I LIMITI E I RISCHI DELL’ENNESIMA ESCALATION

La domanda è la stessa di tutte le altre volte: fino a dove si può spingere l’indiscutibile diritto di Israele a garantire la sua sicurezza? Perché come "Piombo fuso" fra il 2008 e l’inizio del 2009, e tutte le precedenti operazioni militari su Gaza, anche "Soglia di protezione" - così è stata chiamata dai militari la missione in corso - porrà Israele e i suoi amici nel mondo di fronte allo stesso dilemma.
Cinque anni fa morirono circa 1.200 palestinesi, due terzi dei quali civili; e 13 militari israeliani, quattro dei quali uccisi da fuoco amico. Almeno fino a ieri pomeriggio si registra la morte di 16 palestinesi: ancora dei civili fra loro. Un diritto fondamentale come la sicurezza non si misura sul calcolo delle vittime. Ma questo calcolo ha il suo peso, anche morale. Soprattutto perché il conflitto al quale stiamo assistendo è politico, religioso e fra due nazionalismi in competizione per lo stesso fazzoletto di terra. Ma soprattutto è una faida nella quale anche una sola vittima mette in moto la catena che porta a una guerra. Come Israele non può sopportare senza reagire la morte di un suo cittadino, così Hamas. E questa priorità supera ormai qualsiasi considerazione politica o strategica.

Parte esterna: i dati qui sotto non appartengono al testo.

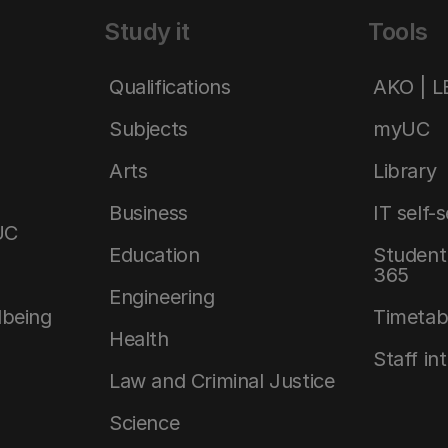
Study it
Tools
Qualifications
AKO | 
Subjects
myUC
Arts
Library
Business
IT self-
UC
Education
Student 
365
Engineering
lbeing
Timetab
Health
Staff in
Law and Criminal Justice
Science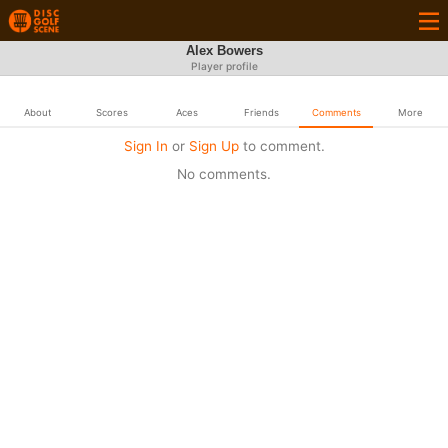
Alex Bowers
Player profile
About
Scores
Aces
Friends
Comments
More
Sign In
or
Sign Up
to comment.
No comments.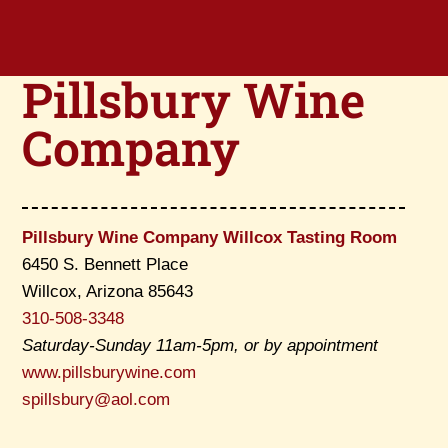
Pillsbury Wine
Company
Pillsbury Wine Company Willcox Tasting Room
6450 S. Bennett Place
Willcox, Arizona 85643
310-508-3348
Saturday-Sunday 11am-5pm, or by appointment
www.pillsburywine.com
spillsbury@aol.com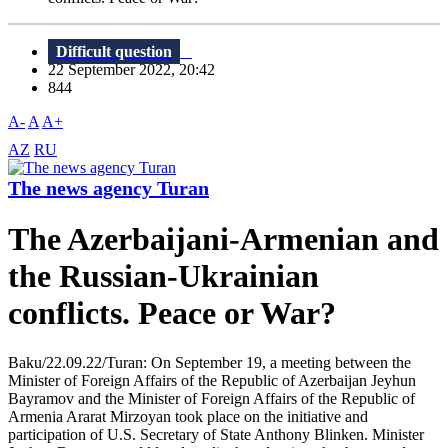
Difficult question
22 September 2022, 20:42
844
A-
A
A+
AZ
RU
The news agency Turan
The Azerbaijani-Armenian and
the Russian-Ukrainian
conflicts. Peace or War?
Baku/22.09.22/Turan: On September 19, a meeting between the
Minister of Foreign Affairs of the Republic of Azerbaijan Jeyhun
Bayramov and the Minister of Foreign Affairs of the Republic of
Armenia Ararat Mirzoyan took place on the initiative and
participation of U.S. Secretary of State Anthony Blinken. Minister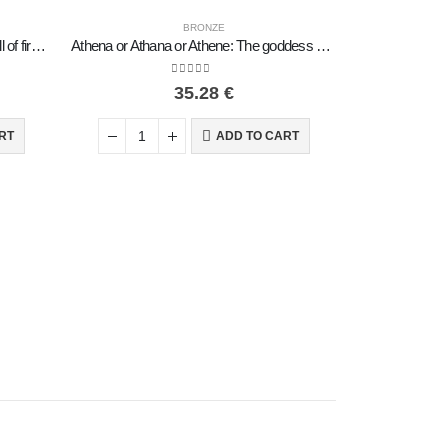
BRONZE
Horse or Steed: irrational, silent yet full of fire, energy, motion, 7 cm, miniature, with base – a bronze decorative statuette
Athena or Athana or Athene: The goddess of wisdom 18cm on a chariot with a helmet and an owl in her hand, full-bodied bronze dec
0
out of 5
35.28
€
RT
ADD TO CART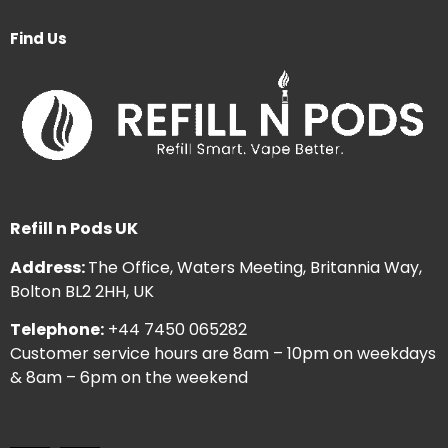
Find Us
Refill n Pods UK
Address:
The Office, Waters Meeting, Britannia Way,
Bolton BL2 2HH, UK
Telephone:
+44 7450 065282
Customer service hours are 8am – 10pm on weekdays
& 8am – 6pm on the weekend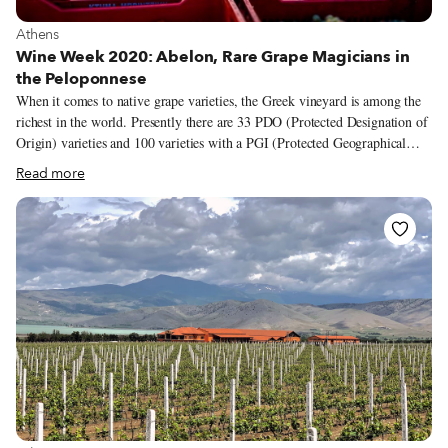
View more about Athens
Athens
Wine Week 2020: Abelon, Rare Grape Magicians in
the Peloponnese
When it comes to native grape varieties, the Greek vineyard is among the
richest in the world. Presently there are 33 PDO (Protected Designation of
Origin) varieties and 100 varieties with a PGI (Protected Geographical
Indication) spread across the country, from the northern border to the
Read more
outermost islands. While some of these indigenous varieties are extensively
cultivated – assyrtiko and xinomavro come to mind – others remain
unknown and even on the brink of extinction. But there are passionate
winemakers across the country who are working to spotlight these lesser-
known and almost forgotten varieties, people like Dionysia and Sakis
Britzikis, the wife and husband behind Abelon, a family-owned winery
and vineyard in the western part of the Peloponnese.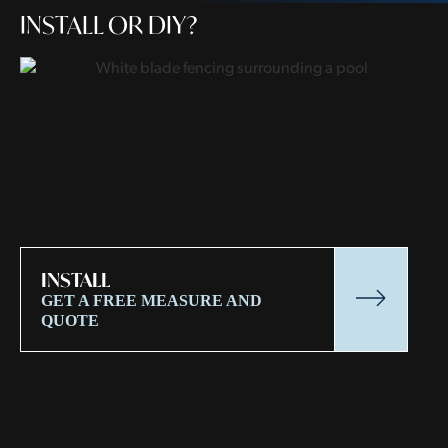
INSTALL OR DIY?
INSTALL
GET A FREE MEASURE AND
QUOTE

Il partito islamico non ha mai dimostrato di avere cara la popolazione civile di Gaza: è stato provato che spesso i razzi partono dai centri abitati; che i loro arsenali sono nel sottoscala delle case. Per pesante che ne sia il prezzo, la faida per loro è diventata un fortino imprendibile. Per quanto Israele bombardi o intervenga con la fanteria, la Striscia non potrà essere ridotta in cenere. Né militarmente occupata: è già stato fatto e non è servito a nulla. Cioè, è facile vincere la battaglia, impossibile la guerra.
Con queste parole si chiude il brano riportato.